─── Extracted information
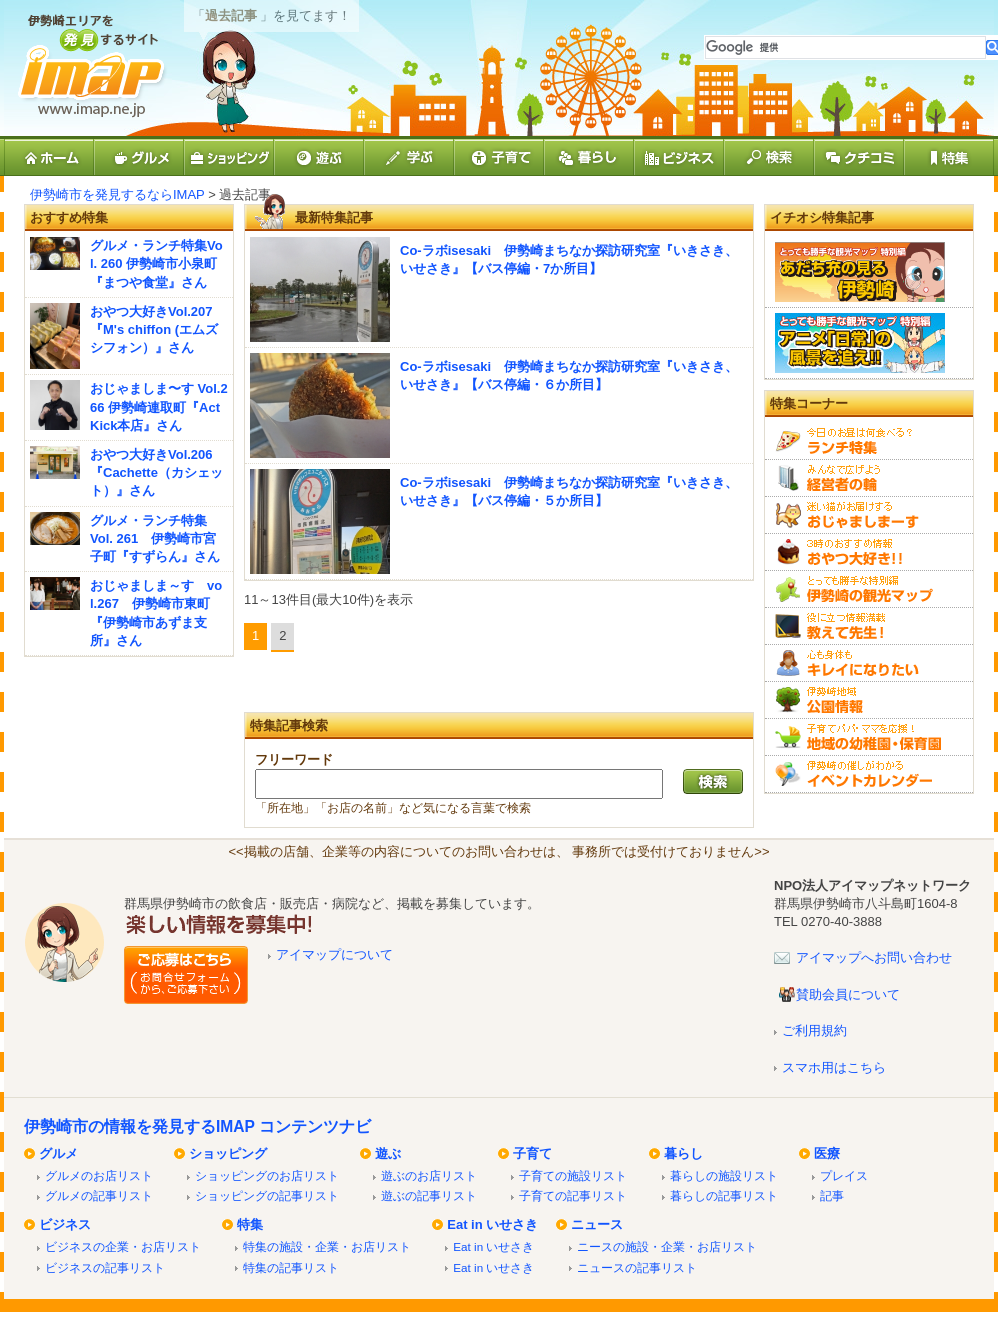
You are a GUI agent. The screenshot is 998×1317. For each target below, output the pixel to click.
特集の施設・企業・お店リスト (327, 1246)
──────
─── Extracted information
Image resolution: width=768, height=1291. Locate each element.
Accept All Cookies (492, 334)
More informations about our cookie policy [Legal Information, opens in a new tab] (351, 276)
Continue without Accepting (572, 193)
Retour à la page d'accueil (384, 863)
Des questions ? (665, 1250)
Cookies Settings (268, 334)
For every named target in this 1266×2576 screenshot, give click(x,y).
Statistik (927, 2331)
──────
**What you have to do**. Report how many lines in the listing above have the string "click" in them; write the number only.

**Your solution**. 2